The Challenge of Fearful Dogs: Maddy and Me
In my experience, dogs with fear issues often take the longest time to rehabilitate because it takes time to build their lost self-esteem. These dogs often have owners who mean well, but feed the fearful behavior by feeling sorry for them and comforting them. However, in nature, the weakest pup in the litter would be pushed away by its mother and probably not even survive to adulthood.
I believe that almost all of these dogs can become balanced, but it takes time, patience, and an open mind on the part of the owner to succeed.
I’m often asked, “How do you know when a dog has crossed the line from just enjoying a favorite toy or 'hobby' to obsessing over it?”
The answer is very simple.
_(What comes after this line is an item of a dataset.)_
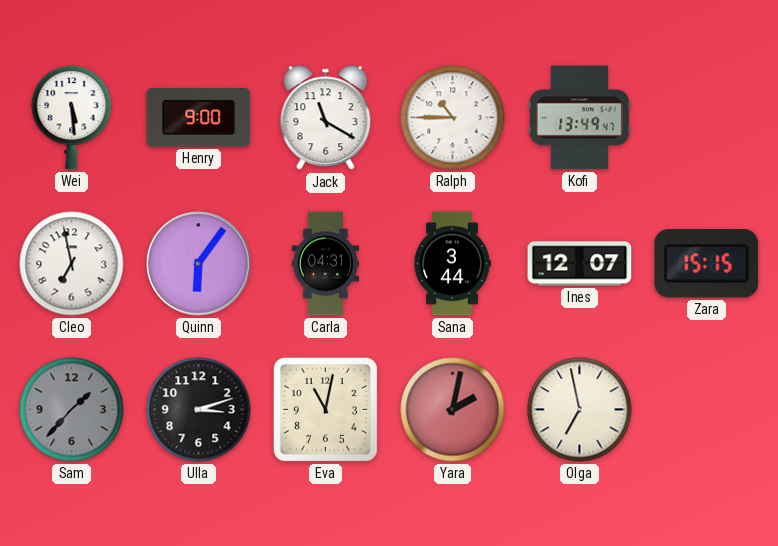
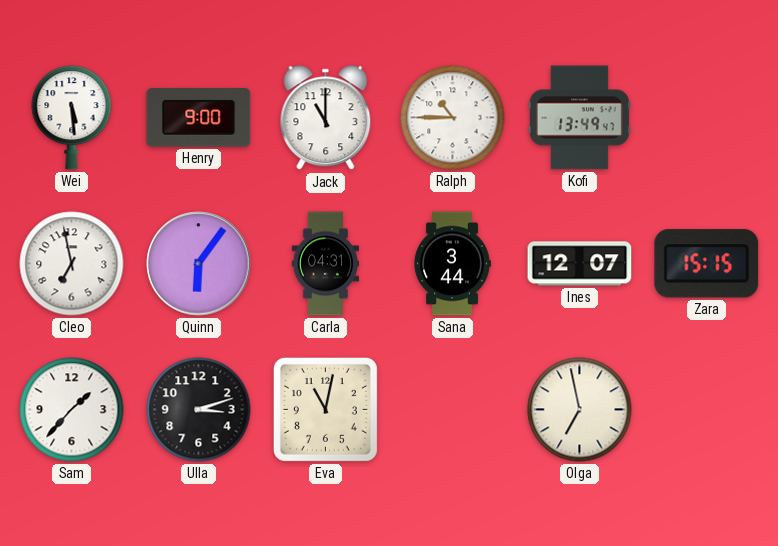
Jack: 11:20 -> 11:00
Sam dial: grey -> white
Yara: 2:02 -> none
An obsessive dog has no rules, boundaries, or limitations. If you give a dog a toy and, once playtime is done, the dog submits and lets you take it away until next time, that’s a normal, healthy dog. Or if you are able to play Frisbee in the park for fifteen minutes and your dog happily moves on to another activity when you’re done, then your dog is fine.
But when a dog won’t let go of something when you ask it to, does unnatural things like swallowing objects it would never eat in nature, or obsessively performing a behavior, such as twirling or jumping or licking, that is an obsessive dog.
The obsessive mind has no limits–and limits are among the things our dogs most need from us.
Facing a Fear of Dogs: The Jumping Minpins
Taz and Vicky, the jumping Minpins, were yet another example of two dogs teaming up to take control of the household. Owner Maria Brown was overwhelmed by their dominating behavior, which resulted in her reverting to a childhood fear of dogs.
This was a case where I forced her to reassert her position by doing what she was the most afraid of doing, “taking the bull by the horns.” Once she could actually see herself overcoming her fear of big dogs in the outside world, her self-confidence shot up and she could finally imagine herself as the pack leader for her two small, but out-of-control, Minpins.
I believe that facing our own fears is something we owe to our dogs. We are already giving them food and shelter, but what most contributes to their balance is a household that is stable and harmonious.